Excerpted records —
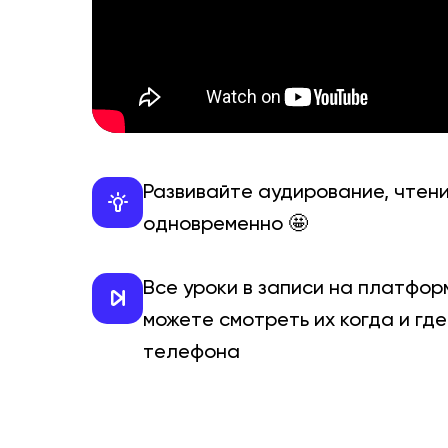
Развивайте аудирование, чтени
одновременно 🤩
Все уроки в записи на платфор
можете смотреть их когда и где
телефона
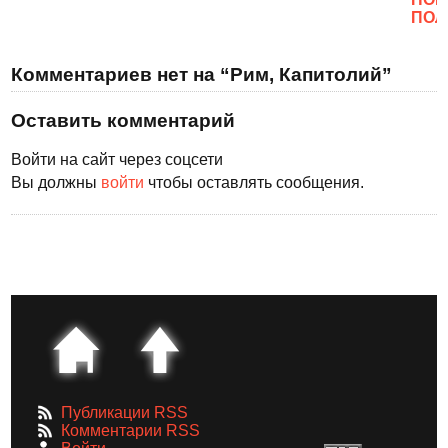
ПОЛ
Комментариев нет на “Рим, Капитолий”
Оставить комментарий
Войти на сайт через соцсети
Вы должны
войти
чтобы оставлять сообщения.
Публикации RSS
Комментарии RSS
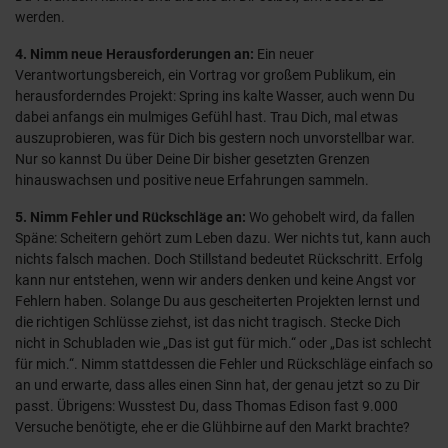
werden.
4. Nimm neue Herausforderungen an:
Ein neuer
Verantwortungsbereich, ein Vortrag vor großem Publikum, ein
herausforderndes Projekt: Spring ins kalte Wasser, auch wenn Du
dabei anfangs ein mulmiges Gefühl hast. Trau Dich, mal etwas
auszuprobieren, was für Dich bis gestern noch unvorstellbar war.
Nur so kannst Du über Deine Dir bisher gesetzten Grenzen
hinauswachsen und positive neue Erfahrungen sammeln.
5. Nimm Fehler und Rückschläge an:
Wo gehobelt wird, da fallen
Späne: Scheitern gehört zum Leben dazu. Wer nichts tut, kann auch
nichts falsch machen. Doch Stillstand bedeutet Rückschritt. Erfolg
kann nur entstehen, wenn wir anders denken und keine Angst vor
Fehlern haben. Solange Du aus gescheiterten Projekten lernst und
die richtigen Schlüsse ziehst, ist das nicht tragisch. Stecke Dich
nicht in Schubladen wie „Das ist gut für mich.“ oder „Das ist schlecht
für mich.“. Nimm stattdessen die Fehler und Rückschläge einfach so
an und erwarte, dass alles einen Sinn hat, der genau jetzt so zu Dir
passt. Übrigens: Wusstest Du, dass Thomas Edison fast 9.000
Versuche benötigte, ehe er die Glühbirne auf den Markt brachte?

Exercise objective — The entries above need to be repeated word for word, minus their pictures.

Written solution —
Развивайте аудирование, чтени
одновременно 🤩
Все уроки в записи на платфор
можете смотреть их когда и где
телефона
ПОЛ
Комментариев нет на “Рим, Капитолий”
Оставить комментарий
Войти на сайт через соцсети
Вы должны
войти
чтобы оставлять сообщения.
Публикации RSS
Комментарии RSS
werden.
4. Nimm neue Herausforderungen an:
Ein neuer
Verantwortungsbereich, ein Vortrag vor großem Publikum, ein
herausforderndes Projekt: Spring ins kalte Wasser, auch wenn Du
dabei anfangs ein mulmiges Gefühl hast. Trau Dich, mal etwas
auszuprobieren, was für Dich bis gestern noch unvorstellbar war.
Nur so kannst Du über Deine Dir bisher gesetzten Grenzen
hinauswachsen und positive neue Erfahrungen sammeln.
5. Nimm Fehler und Rückschläge an:
Wo gehobelt wird, da fallen
Späne: Scheitern gehört zum Leben dazu. Wer nichts tut, kann auch
nichts falsch machen. Doch Stillstand bedeutet Rückschritt. Erfolg
kann nur entstehen, wenn wir anders denken und keine Angst vor
Fehlern haben. Solange Du aus gescheiterten Projekten lernst und
die richtigen Schlüsse ziehst, ist das nicht tragisch. Stecke Dich
nicht in Schubladen wie „Das ist gut für mich.“ oder „Das ist schlecht
für mich.“. Nimm stattdessen die Fehler und Rückschläge einfach so
an und erwarte, dass alles einen Sinn hat, der genau jetzt so zu Dir
passt. Übrigens: Wusstest Du, dass Thomas Edison fast 9.000
Versuche benötigte, ehe er die Glühbirne auf den Markt brachte?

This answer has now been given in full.